Publié le 16 novembre 2023 Lecture : 5 minutes.

Aaron, Nestor, Benjamin et Rafiki sont étudiants en économie à l’université de Bangui. Dans la seule faculté de la République centrafricaine, les bâtiments sont vétustes, les salles bondées, les notes trafiquées, les professeurs exercent un droit de cuissage sur les étudiantes… Les jeunes doivent doivent affronter mille problèmes quotidiens et inventer autant de stratagèmes pour les surmonter.
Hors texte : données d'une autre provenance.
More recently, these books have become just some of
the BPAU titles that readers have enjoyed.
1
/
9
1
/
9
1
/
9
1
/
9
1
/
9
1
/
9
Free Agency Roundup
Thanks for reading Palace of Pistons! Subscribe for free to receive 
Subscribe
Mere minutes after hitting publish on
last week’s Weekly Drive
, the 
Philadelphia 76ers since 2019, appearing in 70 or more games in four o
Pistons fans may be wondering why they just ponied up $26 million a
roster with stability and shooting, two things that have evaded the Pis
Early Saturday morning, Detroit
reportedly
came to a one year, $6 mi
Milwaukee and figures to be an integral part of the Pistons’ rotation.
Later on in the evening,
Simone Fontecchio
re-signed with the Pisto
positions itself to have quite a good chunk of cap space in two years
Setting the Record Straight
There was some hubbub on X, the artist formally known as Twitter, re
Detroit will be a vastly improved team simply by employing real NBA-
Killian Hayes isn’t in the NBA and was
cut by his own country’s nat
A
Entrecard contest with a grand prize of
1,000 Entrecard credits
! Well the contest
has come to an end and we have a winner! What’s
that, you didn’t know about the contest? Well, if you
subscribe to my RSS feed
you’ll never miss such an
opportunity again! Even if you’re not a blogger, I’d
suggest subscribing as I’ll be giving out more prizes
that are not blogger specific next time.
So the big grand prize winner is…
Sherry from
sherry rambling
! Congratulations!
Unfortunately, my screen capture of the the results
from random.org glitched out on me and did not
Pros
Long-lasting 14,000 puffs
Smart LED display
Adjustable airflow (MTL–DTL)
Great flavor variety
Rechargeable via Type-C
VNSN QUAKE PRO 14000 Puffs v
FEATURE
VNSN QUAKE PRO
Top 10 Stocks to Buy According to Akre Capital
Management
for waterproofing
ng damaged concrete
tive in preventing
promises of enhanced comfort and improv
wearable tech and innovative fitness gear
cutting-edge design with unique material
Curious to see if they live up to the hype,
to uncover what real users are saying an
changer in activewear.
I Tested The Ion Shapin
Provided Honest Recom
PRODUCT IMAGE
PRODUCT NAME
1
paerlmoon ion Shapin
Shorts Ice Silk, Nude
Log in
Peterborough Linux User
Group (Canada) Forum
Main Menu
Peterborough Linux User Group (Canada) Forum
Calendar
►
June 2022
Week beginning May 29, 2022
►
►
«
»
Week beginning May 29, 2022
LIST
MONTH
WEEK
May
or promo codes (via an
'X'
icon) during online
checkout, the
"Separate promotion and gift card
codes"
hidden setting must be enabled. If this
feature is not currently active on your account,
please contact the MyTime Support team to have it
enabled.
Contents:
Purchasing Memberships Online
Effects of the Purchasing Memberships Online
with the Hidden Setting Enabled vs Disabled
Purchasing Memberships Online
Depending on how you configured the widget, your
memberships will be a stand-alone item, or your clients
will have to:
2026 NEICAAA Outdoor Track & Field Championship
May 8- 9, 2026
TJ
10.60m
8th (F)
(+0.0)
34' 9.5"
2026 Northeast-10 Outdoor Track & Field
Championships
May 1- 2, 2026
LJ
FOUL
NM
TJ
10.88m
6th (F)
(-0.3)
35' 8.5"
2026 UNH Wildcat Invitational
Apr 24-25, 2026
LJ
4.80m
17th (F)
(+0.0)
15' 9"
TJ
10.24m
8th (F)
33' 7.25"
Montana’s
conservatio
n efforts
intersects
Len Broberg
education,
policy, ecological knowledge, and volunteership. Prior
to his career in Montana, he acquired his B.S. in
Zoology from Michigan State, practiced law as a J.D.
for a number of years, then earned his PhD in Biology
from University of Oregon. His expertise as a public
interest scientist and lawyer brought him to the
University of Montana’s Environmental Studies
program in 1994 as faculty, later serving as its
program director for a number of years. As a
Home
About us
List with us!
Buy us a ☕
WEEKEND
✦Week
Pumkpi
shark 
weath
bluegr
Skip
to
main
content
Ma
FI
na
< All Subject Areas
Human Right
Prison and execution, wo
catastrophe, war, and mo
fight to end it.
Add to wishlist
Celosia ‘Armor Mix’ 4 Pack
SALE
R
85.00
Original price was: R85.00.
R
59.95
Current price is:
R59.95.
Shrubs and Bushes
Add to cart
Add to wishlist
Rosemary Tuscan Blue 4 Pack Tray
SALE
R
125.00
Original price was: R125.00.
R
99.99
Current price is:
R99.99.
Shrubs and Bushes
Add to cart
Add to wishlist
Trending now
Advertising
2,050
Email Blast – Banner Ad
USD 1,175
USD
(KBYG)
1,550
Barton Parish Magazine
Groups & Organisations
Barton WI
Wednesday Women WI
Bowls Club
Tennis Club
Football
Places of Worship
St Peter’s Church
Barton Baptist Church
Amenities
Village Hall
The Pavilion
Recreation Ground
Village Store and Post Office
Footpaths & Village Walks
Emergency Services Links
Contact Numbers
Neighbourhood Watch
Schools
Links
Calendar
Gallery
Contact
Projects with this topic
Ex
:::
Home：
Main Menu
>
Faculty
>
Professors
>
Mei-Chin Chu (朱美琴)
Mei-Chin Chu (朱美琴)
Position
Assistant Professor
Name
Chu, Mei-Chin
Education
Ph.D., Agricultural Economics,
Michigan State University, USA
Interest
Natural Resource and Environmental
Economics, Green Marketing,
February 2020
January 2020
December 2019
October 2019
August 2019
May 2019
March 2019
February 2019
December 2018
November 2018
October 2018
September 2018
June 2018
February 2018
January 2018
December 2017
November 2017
C’est ce formidable élan que Rafiki Fariala filme dans son documentaire Nous, étudiants ! Après le court-métrage Mbi na Mo (« Toi et moi »), le réalisateur né en 1997 à Uvira, en République démocratique du Congo, explore de façon touchante et sans complaisance les hauts et les bas de cette amitié confrontée aux vicissitudes de l’adolescence et au plafond de verre de la société centrafricaine.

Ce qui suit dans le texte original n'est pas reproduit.